As you venture into the heart of the market, you enter the largest recycling facility one can imagine. Everything that can be salvaged is saved and resold: engine parts, metal scraps, old tools, and hundreds of other things we couldn’t even identify. Cabling is painstakingly pounded apart as each individual layer is separated and resold. Everyone is working. Everyone industriously finds something to sell. How one would chose how to buy a single wrench screw from a particular stall among dozens all seemingly offering the same thing is never clear.
In this maze, one can easily imagine becoming lost. Alleys lead to smaller, narrower and darker passage ways. And with so many people in such a small space we always felt safe. Often overwhelmed, but always safe. While hands pulled at my arm for attention they never ventured toward my pocket, though I found my hand resting on my wallet for reassurance.
As we emerge out into the street, we walk past larger storefronts. Frustrated with our slow progress, we switch to rickshaws, three wheeled bicycles designed to seat two behind the driver, but often accommodating 5 or 6 people, and at times they carried cargo that seems stacked up to 12 of 15 feet high. The pace is quicker. Each rigshaw gently nudges the others forward. Often coming to a complete stop, 4, 5 or even 6 across the width of the street. People run through the maze of bicycles. There are few cars here. The roads are to narrow and congested. Everyone seems fast at work, carrying a load, moving something somewhere, packing or unpacking. You get this tremendous sense of industriousness at all levels of the society. People are ready to hustle at the first opportunity. Yet whether offering ice cream for sale, begging or attempting to coax you into a storefront, after insisting briefly, usually in a soft spoken voice, you are permitted to move on in peace.

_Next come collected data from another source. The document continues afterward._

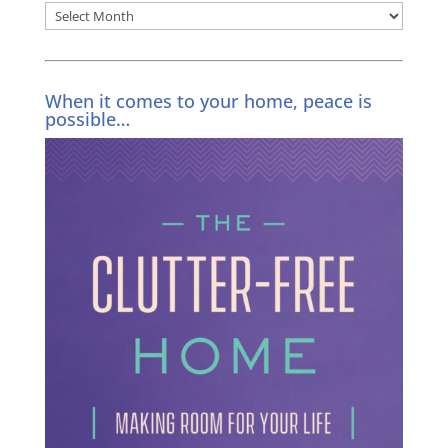
Archives
When it comes to your home, peace is
possible…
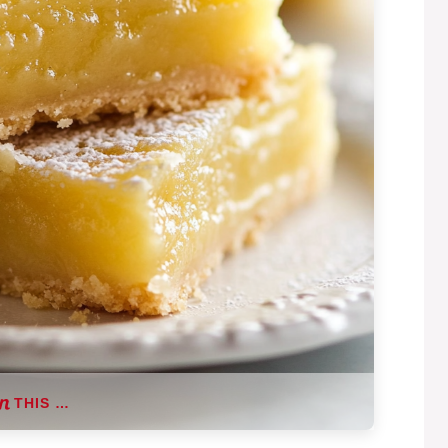
THIS …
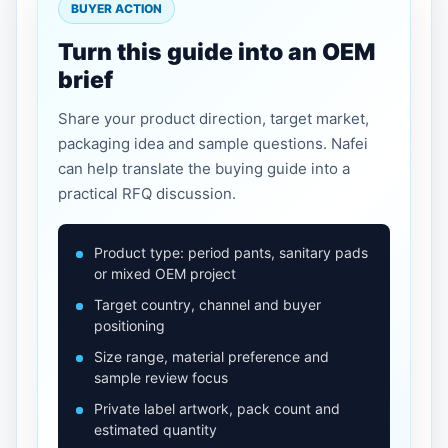
BUYER ACTION
Turn this guide into an OEM
brief
Share your product direction, target market,
packaging idea and sample questions. Nafei
can help translate the buying guide into a
practical RFQ discussion.
Product type: period pants, sanitary pads
or mixed OEM project
Target country, channel and buyer
positioning
Size range, material preference and
sample review focus
Private label artwork, pack count and
estimated quantity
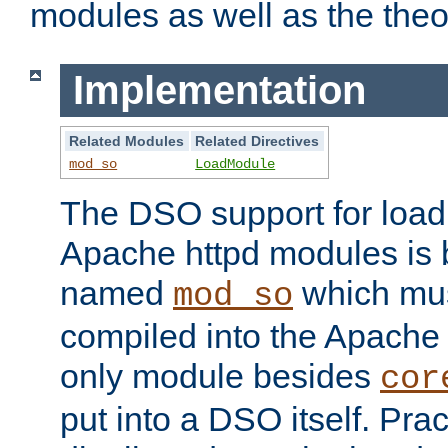
modules as well as the theo
Implementation
Related Modules
Related Directives
mod_so
LoadModule
The DSO support for loadi
Apache httpd modules is
named
which must
mod_so
compiled into the Apache h
only module besides
cor
put into a DSO itself. Pract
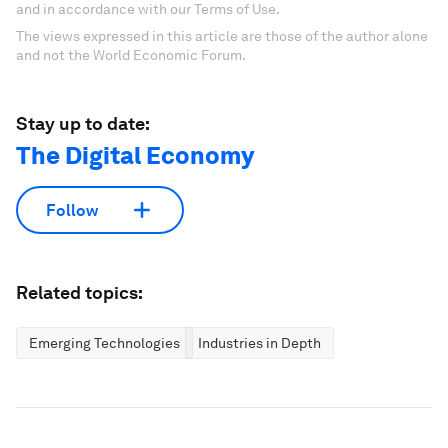
and in accordance with our Terms of Use.
The views expressed in this article are those of the author alone
and not the World Economic Forum.
Stay up to date:
The Digital Economy
Follow
Related topics:
Emerging Technologies
Industries in Depth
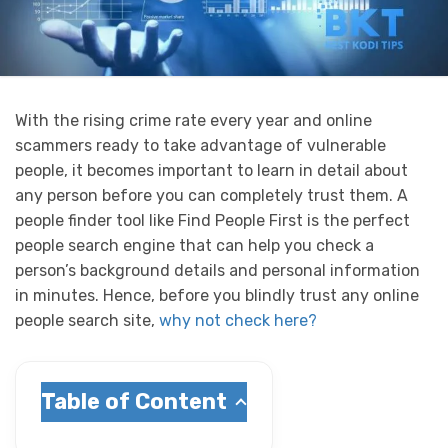
With the rising crime rate every year and online
scammers ready to take advantage of vulnerable
people, it becomes important to learn in detail about
any person before you can completely trust them. A
people finder tool like Find People First is the perfect
people search engine that can help you check a
person’s background details and personal information
in minutes.
Hence, before you blindly trust any online
people search site,
why not check here?
Table of Content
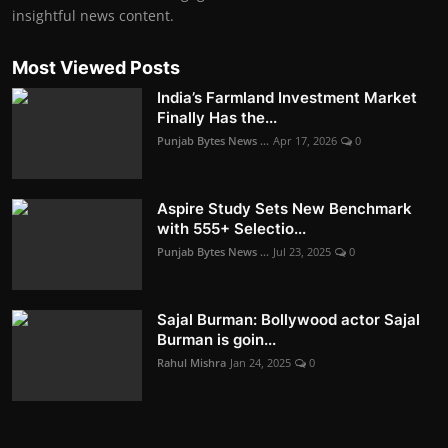
insightful news content.
Most Viewed Posts
India’s Farmland Investment Market
Finally Has the...
Punjab Bytes News ...
Apr 17, 2026
0
Aspire Study Sets New Benchmark
with 555+ Selectio...
Punjab Bytes News ...
Jul 23, 2025
0
Sajal Burman: Bollywood actor Sajal
Burman is goin...
Rahul Mishra
Jan 24, 2025
0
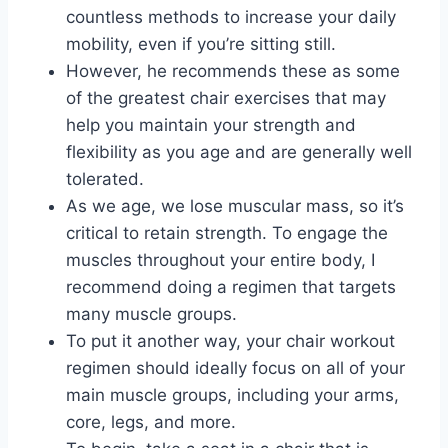
countless methods to increase your daily
mobility, even if you’re sitting still.
However, he recommends these as some
of the greatest chair exercises that may
help you maintain your strength and
flexibility as you age and are generally well
tolerated.
As we age, we lose muscular mass, so it’s
critical to retain strength. To engage the
muscles throughout your entire body, I
recommend doing a regimen that targets
many muscle groups.
To put it another way, your chair workout
regimen should ideally focus on all of your
main muscle groups, including your arms,
core, legs, and more.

The intensity of all this humanity is vastly beyond the scale of a city like New York. While it is more that I can usually make sense of, it is clear something is happening, this nation is growing well beyond its outsourcing, high tech reputation. Building something at all levels. A country of education and of peace, gently lifting up more people every day than seem to fall through the cracks every year in America.